Richard Carr was a migrant worker, working as a deck hand, boatswain, ice fisherman, and crop harvester. Educated only at an elementary level, he drifted from his origins in England to the perimeters of Switzerland, Poland, Panama and South America. He traversed the landscapes of Mexico on horseback, where he tried his hand at photography multiple times before relinquishing it to the more adventurous pursuit of the gold in California and the Cariboo.
Emily Saunders, was born illegitimately and travelled to California at 18, remaining in the care of a boarding house matron until she met Carr at the age of 18. They were married in 1855 at Ensham Church, England. Saunders would give birth to five daughters and four sons, of whom only one son would survive to adulthood.
Daughter, Emily Carr was named after her mother, and although there was some physical resemblance, her contrary nature and strongwilled character contradicted the prim, proper upbringing imparted by her parents. She would pride herself on being the “disturbing element of the family.” As the youngest, she demanded a lot of attention, and in her younger years, was admittedly her father’s favourite.
It was a drawing of her father’s dog, that first brought her talent to his attention. She was only eight-years-old, and he was immensely impressed with her talent. He arranged her first art lessons. Her father would die before he could know that those lessons, intended to be a “ladylike pastime,” would launch the career of one of Canada’s most iconic painters – the “Mother of Modern Arts.”
Restraints
Emily’s childhood was rigid and fettered by rules. In an effort to escape, she would often abscond into the woods on an old circus pony who took her to another world. She loved the outdoors. She mourned the early death of her mother from tuberculosis. Her father died two years later, leaving her in the stern, and often abusive, care of her elder sister.

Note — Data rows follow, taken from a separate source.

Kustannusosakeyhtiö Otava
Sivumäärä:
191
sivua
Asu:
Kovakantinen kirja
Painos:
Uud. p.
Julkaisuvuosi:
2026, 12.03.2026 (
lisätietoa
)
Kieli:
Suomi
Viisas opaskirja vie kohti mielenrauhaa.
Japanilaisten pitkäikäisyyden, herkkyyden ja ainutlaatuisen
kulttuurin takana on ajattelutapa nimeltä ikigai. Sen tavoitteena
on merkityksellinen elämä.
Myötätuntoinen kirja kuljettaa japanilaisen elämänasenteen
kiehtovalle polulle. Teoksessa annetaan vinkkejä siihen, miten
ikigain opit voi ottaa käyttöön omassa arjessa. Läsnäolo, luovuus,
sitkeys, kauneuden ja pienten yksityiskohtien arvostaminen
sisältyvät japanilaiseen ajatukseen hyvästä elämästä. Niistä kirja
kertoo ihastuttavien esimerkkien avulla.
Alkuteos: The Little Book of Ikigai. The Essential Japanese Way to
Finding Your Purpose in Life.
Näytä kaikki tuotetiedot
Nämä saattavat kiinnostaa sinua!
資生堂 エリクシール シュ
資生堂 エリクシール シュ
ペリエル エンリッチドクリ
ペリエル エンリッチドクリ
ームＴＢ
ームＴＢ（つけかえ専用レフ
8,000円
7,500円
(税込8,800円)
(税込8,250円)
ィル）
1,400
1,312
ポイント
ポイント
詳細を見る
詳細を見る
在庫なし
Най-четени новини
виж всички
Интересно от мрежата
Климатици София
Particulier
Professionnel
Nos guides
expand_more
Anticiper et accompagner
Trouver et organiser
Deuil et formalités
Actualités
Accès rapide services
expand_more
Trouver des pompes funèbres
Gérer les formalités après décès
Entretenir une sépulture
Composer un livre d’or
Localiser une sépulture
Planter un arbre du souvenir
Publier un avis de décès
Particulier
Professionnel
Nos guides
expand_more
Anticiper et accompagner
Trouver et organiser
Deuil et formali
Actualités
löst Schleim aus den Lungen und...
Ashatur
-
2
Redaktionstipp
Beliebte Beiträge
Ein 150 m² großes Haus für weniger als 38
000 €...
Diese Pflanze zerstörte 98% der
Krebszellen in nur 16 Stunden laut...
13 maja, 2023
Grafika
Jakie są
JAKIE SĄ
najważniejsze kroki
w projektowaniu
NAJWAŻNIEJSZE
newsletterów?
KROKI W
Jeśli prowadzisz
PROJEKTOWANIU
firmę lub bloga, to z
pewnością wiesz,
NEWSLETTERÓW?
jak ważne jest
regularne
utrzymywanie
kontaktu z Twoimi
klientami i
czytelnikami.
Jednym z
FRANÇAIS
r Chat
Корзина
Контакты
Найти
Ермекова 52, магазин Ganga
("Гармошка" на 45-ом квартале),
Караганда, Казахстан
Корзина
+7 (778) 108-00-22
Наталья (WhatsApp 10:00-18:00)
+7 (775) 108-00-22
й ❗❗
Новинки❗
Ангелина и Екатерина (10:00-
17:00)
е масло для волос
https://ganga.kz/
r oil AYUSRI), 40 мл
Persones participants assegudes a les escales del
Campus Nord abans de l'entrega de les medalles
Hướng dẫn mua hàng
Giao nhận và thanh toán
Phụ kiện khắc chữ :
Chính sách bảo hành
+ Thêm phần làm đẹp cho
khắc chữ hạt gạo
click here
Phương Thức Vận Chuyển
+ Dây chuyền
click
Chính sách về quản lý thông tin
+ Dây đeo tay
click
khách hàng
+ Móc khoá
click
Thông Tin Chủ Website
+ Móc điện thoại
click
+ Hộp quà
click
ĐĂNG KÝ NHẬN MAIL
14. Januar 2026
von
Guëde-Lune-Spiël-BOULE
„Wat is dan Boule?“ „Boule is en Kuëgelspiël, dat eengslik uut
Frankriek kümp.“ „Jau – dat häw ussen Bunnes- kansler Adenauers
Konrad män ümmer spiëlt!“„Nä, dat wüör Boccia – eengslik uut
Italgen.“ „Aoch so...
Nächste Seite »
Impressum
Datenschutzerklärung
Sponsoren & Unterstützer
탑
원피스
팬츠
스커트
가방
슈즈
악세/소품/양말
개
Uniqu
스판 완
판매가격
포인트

Emily’s desire was to travel abroad to study art, but her overbearing sister would have nothing of it. She pleaded on deaf ears. Ultimately, she focused her sights on the family trustee persuading him to allow her to study in San Francisco, with fewer miles and less cost to the family coffers.
However, after three years of study, Emily returned home, as uninspired as the still life representations she depicted. With dwindling finances and loss of motivation, Emily returned to Victoria, only to find her family home converted to a YWCA and children’s Sunday school.
Seeking escape and inspiration once again, Emily commenced art instruction for neighborhood children to provide funding for travel to Europe. She converted the loft in the cow barn into a studio, later recalling that history fondly in her memoirs, Growing Pains, “No studio has ever been so dear to me as that old loft smelling of hay and apples…”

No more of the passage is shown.